What you should do - From the records below, copy the lines that include "frameworks".

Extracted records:
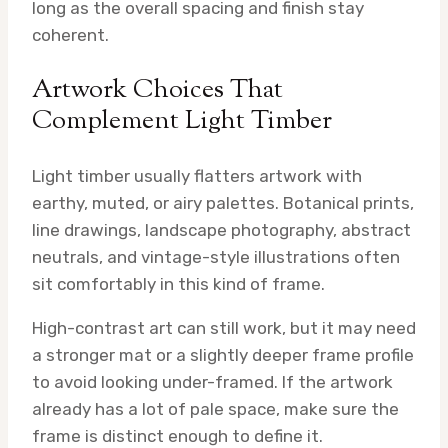
long as the overall spacing and finish stay
coherent.
Artwork Choices That
Complement Light Timber
Light timber usually flatters artwork with
earthy, muted, or airy palettes. Botanical prints,
line drawings, landscape photography, abstract
neutrals, and vintage-style illustrations often
sit comfortably in this kind of frame.
High-contrast art can still work, but it may need
a stronger mat or a slightly deeper frame profile
to avoid looking under-framed. If the artwork
already has a lot of pale space, make sure the
frame is distinct enough to define it.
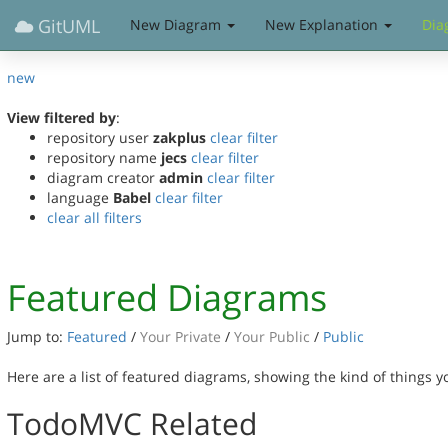
GitUML
New Diagram
New Explanation
Dia
new
View filtered by
:
repository user
zakplus
clear filter
repository name
jecs
clear filter
diagram creator
admin
clear filter
language
Babel
clear filter
clear all filters
Featured Diagrams
Jump to:
Featured
/
Your Private
/
Your Public
/
Public
Here are a list of featured diagrams, showing the kind of things 
TodoMVC Related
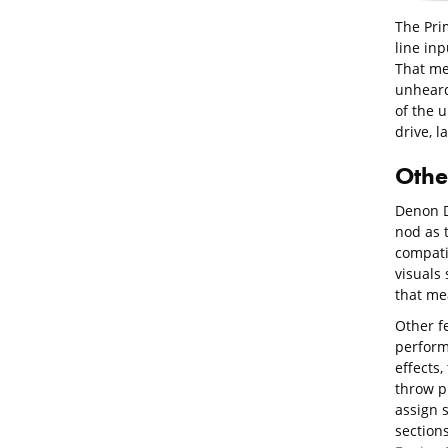
The Pri
line inp
That me
unheard 
of the u
drive, l
Othe
Denon D
nod as t
compatib
visuals 
that me
Other fe
perform
effects
throw p
assign 
sections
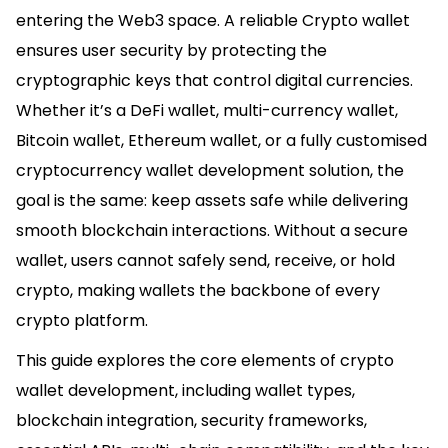
entering the Web3 space. A reliable Crypto wallet
ensures user security by protecting the
cryptographic keys that control digital currencies.
Whether it’s a DeFi wallet, multi-currency wallet,
Bitcoin wallet, Ethereum wallet, or a fully customised
cryptocurrency wallet development solution, the
goal is the same: keep assets safe while delivering
smooth blockchain interactions. Without a secure
wallet, users cannot safely send, receive, or hold
crypto, making wallets the backbone of every
crypto platform.
This guide explores the core elements of crypto
wallet development, including wallet types,
blockchain integration, security frameworks,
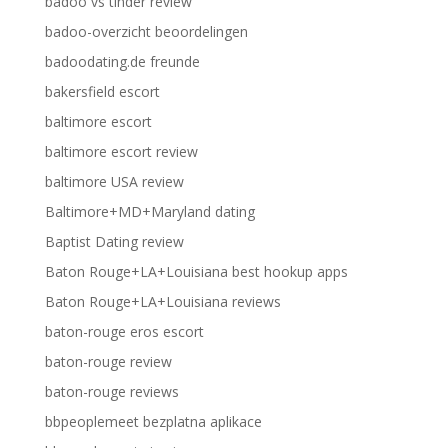
badoo vs tinder review
badoo-overzicht beoordelingen
badoodating.de freunde
bakersfield escort
baltimore escort
baltimore escort review
baltimore USA review
Baltimore+MD+Maryland dating
Baptist Dating review
Baton Rouge+LA+Louisiana best hookup apps
Baton Rouge+LA+Louisiana reviews
baton-rouge eros escort
baton-rouge review
baton-rouge reviews
bbpeoplemeet bezplatna aplikace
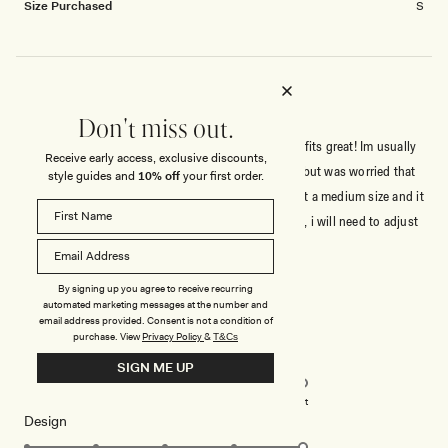
Size Purchased
S
SEXY YET SOPHISTICATED!!!
Don't miss out.
Super Beautiful dress! Its sexy, its sophisticated, it fits great! Im usually
Receive early access, exclusive discounts,
a Small/X-small size, weight 50kg, height 162cm., but was worried that
style guides and
10% off
your first order.
my breasts wont fit into a small (size 75C), and i got a medium size and it
fits perfectly! The fabric is stretchy so u have room, i will need to adjust
The length but its normal for short gals like myself 🥰 Meshki doesnt
Read
Read More
disappoint!!!!
more
By signing up you agree to receive recurring
about
Rated
automated marketing messages at the number and
5
this
email address provided. Consent is not a condition of
out
purchase.
View
Privacy Policy
&
T&Cs
of
review
5
Rated
Quality
SIGN ME UP
stars
5.0
on
Poor
Excellent
Rated
Design
a
5.0
scale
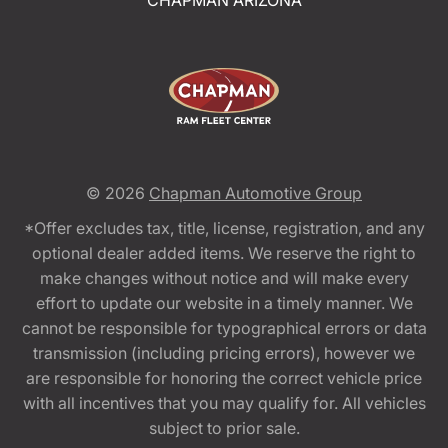
CHAPMAN ARIZONA
© 2026
Chapman Automotive Group
*Offer excludes tax, title, license, registration, and any
optional dealer added items. We reserve the right to
make changes without notice and will make every
effort to update our website in a timely manner. We
cannot be responsible for typographical errors or data
transmission (including pricing errors), however we
are responsible for honoring the correct vehicle price
with all incentives that you may qualify for. All vehicles
subject to prior sale.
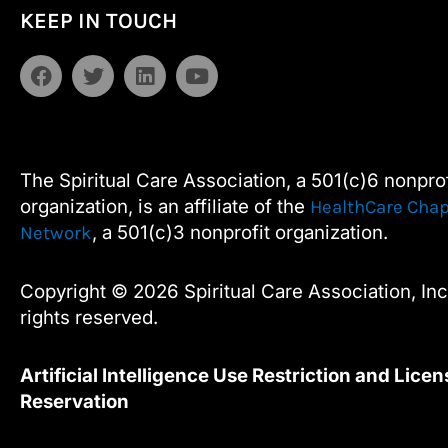
Alternative:
KEEP IN TOUCH
Contact
Use.
F
T
L
Y
Please
a
w
i
o
leave
c
i
n
u
e
t
k
t
this
b
t
e
u
field
o
e
d
b
The Spiritual Care Association, a 501(c)6 nonprof
blank.
o
r
i
e
organization, is an affiliate of the
HealthCare Chap
k
n
, a 501(c)3 nonprofit organization.
Network
Copyright © 2026 Spiritual Care Association, Inc.
rights reserved.
Artificial Intelligence Use Restriction and Licen
Reservation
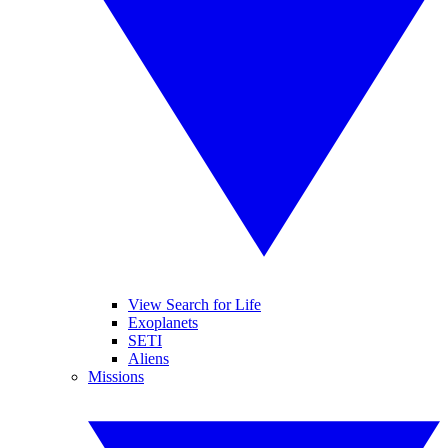
View Search for Life
Exoplanets
SETI
Aliens
Missions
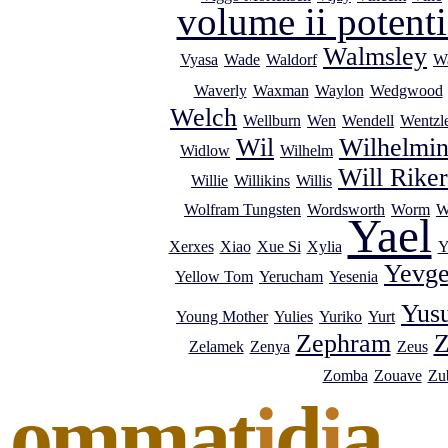
volume ii potenti
Walmsley
Vyasa
Wade
Waldorf
Wa
Waverly
Waxman
Waylon
Wedgwood
Welch
Wellburn
Wen
Wendell
Wentzl
Wil
Wilhelmi
Widlow
Wilhelm
Will Riker
Willie
Willikins
Willis
Wolfram Tungsten
Wordsworth
Worm
W
Yael
Xerxes
Xiao
Xue Si
Xylia
Y
Yevg
Yellow Tom
Yerucham
Yesenia
Yus
Young Mother
Yulies
Yuriko
Yurt
Zephram
Z
Zelamek
Zenya
Zeus
Zomba
Zouave
Zub
ommat
i
d
i
a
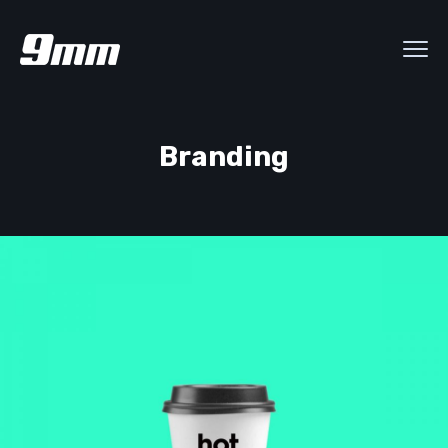
Branding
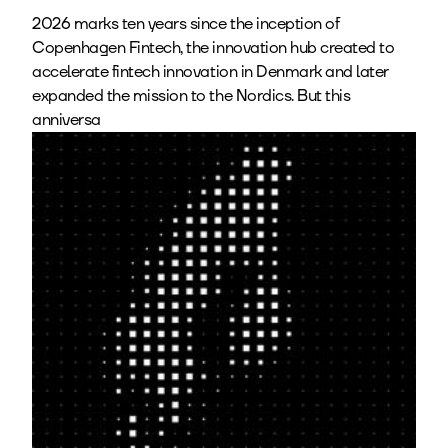
2026 marks ten years since the inception of
Copenhagen Fintech, the innovation hub created to
accelerate fintech innovation in Denmark and later
expanded the mission to the Nordics. But this
anniversa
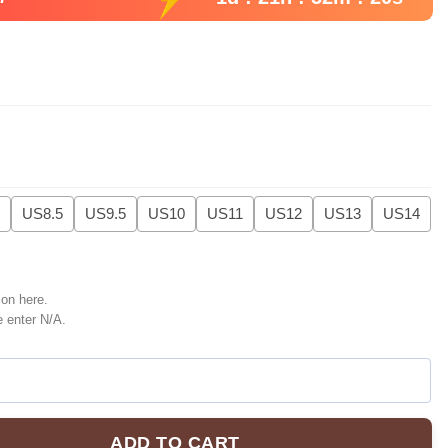
US8.5
US9.5
US10
US11
US12
US13
US14
ion here.
e enter N/A.
ADD TO CART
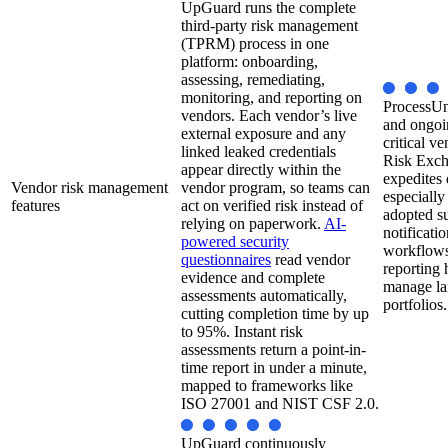
UpGuard runs the complete
third-party risk management
(TPRM) process in one
platform: onboarding,
assessing, remediating,
monitoring, and reporting on
ProcessUni
vendors. Each vendor’s live
and ongoi
external exposure and any
critical v
linked leaked credentials
Risk Exch
appear directly within the
expedites 
Vendor risk management
vendor program, so teams can
especiall
features
act on verified risk instead of
adopted s
relying on paperwork.
AI-
notificatio
powered security
workflows,
questionnaires
read vendor
reporting 
evidence and complete
manage la
assessments automatically,
portfolios.
cutting completion time by up
to 95%. Instant risk
assessments return a point-in-
time report in under a minute,
mapped to frameworks like
ISO 27001 and NIST CSF 2.0.
UpGuard continuously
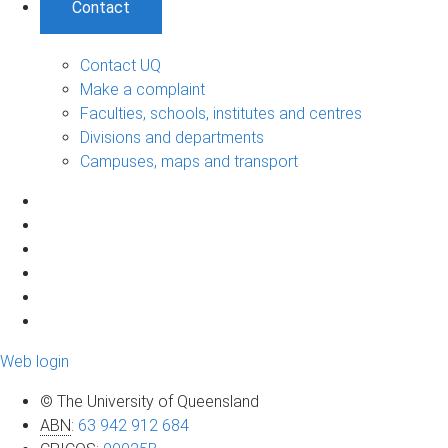
Contact
Contact UQ
Make a complaint
Faculties, schools, institutes and centres
Divisions and departments
Campuses, maps and transport
Web login
© The University of Queensland
ABN
:
63 942 912 684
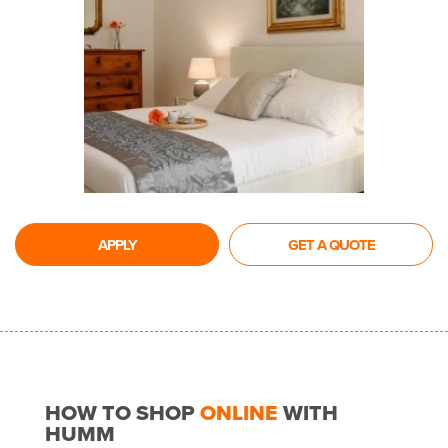
APPLY
GET A QUOTE
HOW TO SHOP
ONLINE
WITH
HUMM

Worked solution -
blockchain integration, security frameworks,
mapped to frameworks like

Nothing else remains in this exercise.